Will the Fed adopt thresholds for bond buys?
Tim Ahmann contributed to this post
Suddenly top Wall Street firms are talking about the possibility that the Fed might adopt numerical thresholds for asset purchases, in the same way it has done with interest rates more broadly.
Writes Mike Feroli, chief economist at JP Morgan and a former NY Fed staffer:
Perhaps the most interesting element of Fed policy at the current juncture is how they communicate the conditions that will lead to a slowing or a halt in asset purchases. The speed with which the Committee produced the numerical threshold rate guidance is a reminder that the Bernanke Fed can get their homework done early, but even so we do not look for any news on this front next week.

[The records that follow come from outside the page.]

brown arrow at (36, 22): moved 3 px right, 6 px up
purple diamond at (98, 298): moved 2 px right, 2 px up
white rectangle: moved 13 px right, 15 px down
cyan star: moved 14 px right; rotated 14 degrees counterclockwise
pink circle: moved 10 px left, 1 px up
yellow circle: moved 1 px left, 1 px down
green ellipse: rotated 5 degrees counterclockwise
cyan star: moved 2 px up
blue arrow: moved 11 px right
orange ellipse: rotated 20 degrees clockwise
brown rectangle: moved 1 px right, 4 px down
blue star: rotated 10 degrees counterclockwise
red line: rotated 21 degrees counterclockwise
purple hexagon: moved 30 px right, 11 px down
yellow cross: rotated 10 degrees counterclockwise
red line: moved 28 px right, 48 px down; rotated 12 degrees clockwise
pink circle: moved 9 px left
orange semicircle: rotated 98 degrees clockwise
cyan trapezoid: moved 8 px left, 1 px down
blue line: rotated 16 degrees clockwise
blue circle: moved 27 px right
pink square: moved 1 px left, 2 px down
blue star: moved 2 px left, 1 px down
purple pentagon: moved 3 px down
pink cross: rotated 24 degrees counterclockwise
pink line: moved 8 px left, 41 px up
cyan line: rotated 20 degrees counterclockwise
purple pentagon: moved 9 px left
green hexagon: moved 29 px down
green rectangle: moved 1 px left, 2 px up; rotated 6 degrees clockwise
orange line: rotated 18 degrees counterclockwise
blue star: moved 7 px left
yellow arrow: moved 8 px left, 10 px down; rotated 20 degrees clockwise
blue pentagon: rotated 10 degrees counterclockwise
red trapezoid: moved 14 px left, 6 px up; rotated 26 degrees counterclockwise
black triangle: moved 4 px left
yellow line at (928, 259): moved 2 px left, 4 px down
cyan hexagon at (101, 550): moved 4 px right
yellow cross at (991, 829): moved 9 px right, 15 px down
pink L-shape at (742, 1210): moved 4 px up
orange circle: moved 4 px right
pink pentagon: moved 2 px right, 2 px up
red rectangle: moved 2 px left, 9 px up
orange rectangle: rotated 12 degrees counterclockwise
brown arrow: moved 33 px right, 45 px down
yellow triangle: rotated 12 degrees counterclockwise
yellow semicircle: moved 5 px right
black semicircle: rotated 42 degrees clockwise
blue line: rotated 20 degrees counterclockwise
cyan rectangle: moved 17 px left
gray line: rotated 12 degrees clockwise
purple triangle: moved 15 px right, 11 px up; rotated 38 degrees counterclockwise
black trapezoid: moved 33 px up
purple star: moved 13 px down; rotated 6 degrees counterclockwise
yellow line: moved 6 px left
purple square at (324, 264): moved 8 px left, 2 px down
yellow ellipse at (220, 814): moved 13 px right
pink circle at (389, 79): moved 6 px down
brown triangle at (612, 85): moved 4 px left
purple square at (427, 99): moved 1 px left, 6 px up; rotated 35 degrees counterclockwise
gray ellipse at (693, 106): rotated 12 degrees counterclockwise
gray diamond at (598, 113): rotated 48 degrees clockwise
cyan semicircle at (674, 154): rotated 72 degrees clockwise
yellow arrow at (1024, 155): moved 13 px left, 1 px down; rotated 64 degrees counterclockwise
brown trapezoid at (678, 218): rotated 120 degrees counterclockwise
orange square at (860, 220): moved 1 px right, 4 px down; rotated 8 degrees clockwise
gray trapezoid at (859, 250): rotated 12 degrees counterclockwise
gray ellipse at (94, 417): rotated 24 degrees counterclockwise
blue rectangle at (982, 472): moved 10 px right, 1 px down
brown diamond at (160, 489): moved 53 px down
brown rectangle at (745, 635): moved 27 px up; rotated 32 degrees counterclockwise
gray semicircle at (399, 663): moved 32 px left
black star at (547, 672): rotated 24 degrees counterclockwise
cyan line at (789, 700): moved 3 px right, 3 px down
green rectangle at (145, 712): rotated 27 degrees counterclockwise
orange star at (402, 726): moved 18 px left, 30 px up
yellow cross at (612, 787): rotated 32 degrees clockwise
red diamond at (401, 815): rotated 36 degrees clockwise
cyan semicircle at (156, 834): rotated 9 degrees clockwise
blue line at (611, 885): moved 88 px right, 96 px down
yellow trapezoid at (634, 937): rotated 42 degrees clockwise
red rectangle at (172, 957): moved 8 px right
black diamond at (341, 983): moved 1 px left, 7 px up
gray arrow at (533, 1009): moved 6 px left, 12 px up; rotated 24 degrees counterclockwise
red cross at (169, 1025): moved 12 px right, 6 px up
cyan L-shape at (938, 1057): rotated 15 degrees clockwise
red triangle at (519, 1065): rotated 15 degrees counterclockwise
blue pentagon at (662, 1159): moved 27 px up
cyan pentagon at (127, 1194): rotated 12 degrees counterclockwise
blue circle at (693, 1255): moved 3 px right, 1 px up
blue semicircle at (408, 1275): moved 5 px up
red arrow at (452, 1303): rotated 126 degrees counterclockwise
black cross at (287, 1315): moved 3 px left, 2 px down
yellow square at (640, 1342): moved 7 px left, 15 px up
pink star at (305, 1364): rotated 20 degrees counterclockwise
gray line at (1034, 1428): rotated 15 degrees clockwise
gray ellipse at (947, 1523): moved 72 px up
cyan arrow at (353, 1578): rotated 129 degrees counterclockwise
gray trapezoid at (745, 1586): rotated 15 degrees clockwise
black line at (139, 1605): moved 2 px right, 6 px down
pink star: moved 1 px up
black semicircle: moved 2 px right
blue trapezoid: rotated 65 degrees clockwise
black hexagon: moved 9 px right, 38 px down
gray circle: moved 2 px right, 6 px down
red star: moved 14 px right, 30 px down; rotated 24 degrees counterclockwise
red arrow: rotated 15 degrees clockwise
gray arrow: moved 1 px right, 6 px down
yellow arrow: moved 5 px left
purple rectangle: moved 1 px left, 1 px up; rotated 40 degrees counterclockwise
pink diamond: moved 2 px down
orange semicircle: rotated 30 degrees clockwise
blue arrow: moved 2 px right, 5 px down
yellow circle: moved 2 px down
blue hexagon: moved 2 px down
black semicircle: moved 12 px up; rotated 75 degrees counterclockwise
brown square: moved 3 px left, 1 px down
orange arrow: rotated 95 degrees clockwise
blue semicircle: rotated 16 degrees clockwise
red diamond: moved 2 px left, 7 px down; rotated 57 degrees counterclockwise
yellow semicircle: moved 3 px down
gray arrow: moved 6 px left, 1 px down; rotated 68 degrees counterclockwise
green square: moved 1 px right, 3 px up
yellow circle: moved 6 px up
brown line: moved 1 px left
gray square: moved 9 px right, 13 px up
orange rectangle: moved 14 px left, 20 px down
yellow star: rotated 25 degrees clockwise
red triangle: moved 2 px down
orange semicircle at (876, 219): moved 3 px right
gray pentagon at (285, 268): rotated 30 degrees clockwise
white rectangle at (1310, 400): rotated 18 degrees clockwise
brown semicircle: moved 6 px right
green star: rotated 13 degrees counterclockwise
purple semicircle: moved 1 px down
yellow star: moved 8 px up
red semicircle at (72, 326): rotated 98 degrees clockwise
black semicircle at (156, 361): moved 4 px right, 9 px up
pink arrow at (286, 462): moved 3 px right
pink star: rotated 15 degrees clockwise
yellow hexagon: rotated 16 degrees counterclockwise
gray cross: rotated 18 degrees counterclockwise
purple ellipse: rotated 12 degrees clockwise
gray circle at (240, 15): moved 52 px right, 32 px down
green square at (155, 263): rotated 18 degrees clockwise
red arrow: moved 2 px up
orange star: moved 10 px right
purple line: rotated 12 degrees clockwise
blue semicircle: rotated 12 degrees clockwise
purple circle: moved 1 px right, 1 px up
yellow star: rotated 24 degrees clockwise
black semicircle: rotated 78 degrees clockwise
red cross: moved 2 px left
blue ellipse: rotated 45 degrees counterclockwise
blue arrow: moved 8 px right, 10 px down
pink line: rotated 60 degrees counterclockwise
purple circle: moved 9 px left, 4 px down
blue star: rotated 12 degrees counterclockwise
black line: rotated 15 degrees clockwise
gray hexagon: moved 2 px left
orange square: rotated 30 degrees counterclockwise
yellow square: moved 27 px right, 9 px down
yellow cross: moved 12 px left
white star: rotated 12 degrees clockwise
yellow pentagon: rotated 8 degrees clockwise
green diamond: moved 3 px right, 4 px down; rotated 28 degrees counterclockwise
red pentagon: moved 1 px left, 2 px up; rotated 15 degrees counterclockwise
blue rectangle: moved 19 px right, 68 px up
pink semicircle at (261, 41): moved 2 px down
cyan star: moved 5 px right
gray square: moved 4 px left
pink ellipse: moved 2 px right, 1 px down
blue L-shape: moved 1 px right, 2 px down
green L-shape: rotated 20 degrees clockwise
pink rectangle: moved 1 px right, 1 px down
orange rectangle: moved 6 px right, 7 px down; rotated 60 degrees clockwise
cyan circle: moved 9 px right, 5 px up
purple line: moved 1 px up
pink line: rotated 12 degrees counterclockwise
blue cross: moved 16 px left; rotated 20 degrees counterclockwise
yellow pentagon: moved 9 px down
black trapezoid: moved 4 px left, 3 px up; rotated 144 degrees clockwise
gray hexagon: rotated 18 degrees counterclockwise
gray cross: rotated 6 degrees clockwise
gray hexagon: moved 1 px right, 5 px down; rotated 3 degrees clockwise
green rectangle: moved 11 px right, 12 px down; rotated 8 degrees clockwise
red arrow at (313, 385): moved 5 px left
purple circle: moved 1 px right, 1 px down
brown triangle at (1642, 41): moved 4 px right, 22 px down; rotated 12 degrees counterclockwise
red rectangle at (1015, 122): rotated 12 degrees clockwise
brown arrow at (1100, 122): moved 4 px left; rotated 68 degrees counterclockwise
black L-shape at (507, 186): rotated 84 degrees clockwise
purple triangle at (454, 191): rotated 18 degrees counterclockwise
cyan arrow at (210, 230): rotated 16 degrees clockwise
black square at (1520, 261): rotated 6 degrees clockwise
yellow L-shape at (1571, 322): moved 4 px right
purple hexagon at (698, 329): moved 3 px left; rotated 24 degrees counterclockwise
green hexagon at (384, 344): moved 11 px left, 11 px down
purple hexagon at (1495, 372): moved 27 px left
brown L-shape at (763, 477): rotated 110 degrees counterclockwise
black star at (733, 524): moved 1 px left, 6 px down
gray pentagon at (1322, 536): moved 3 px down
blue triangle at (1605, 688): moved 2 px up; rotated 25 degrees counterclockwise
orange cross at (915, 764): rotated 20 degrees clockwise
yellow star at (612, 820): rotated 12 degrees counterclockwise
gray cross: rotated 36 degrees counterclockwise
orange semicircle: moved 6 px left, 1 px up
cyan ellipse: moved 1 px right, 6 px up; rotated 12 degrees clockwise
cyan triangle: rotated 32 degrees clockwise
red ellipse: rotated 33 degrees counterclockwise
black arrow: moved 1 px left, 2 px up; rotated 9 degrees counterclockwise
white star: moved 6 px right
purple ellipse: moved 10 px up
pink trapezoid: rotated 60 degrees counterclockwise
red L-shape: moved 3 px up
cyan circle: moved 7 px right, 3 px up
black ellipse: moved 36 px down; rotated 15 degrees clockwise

First, the discussion of this topic is still in its infancy; even the numerical threshold guidance took a few months of debate to finalize. Second, since the introduction of the Chairman’s press conference the FOMC has shown a strong preference to make big decisions – and ones potentially subject to public misunderstanding – at meetings associated with a press conference. There is no press conference scheduled for next week’s meeting. Third, given the complicated task of quantifying the costs of balance sheet expansion, it’s not even certain the Fed will ever communicate the economic conditions that would slow or stop their asset purchases.
What does Bernanke have to say about it? Here’s what he told us (or didn’t tell us) during his last press conference in December:
The goals of the FOMC’s asset purchases and of its federal funds rate guidance are somewhat different. The goal of the asset purchase program is to increase the near-term momentum of the economy by fostering more-accommodative financial conditions, while the purpose of the rate guidance is to provide information about the future circumstances under which the Committee would contemplate reducing accommodation. [...]
The decisions to modify the asset purchase program and to undertake rate increases are tied to different criteria.
In December, the Fed implemented new policy guideposts for interest rates based on the path of unemployment. It vowed to keep rates near zero until the jobless rate, currently at 7.8 percent, falls to 6.5 percent, for as long as inflation is forecast to remain at or below 2.5 percent a year or two out.
Some of the Fed’s more dovish policymakers, like the Boston Fed’s Eric Rosengren, have argued for a similar approach on bond buying. But there are complications. For instance, if one of the Fed’s concerns regarding quantitative easing is that it might own too much of the Treasury market, then how can it commit to keep buying Treasuries ad infinitum?
Still, the talk was certainly making the rounds. Noted Kris Dawsey at Goldman Sachs:
While we believe that QE thresholds may be announced at some point this year, we would be very surprised to see them at the January meeting.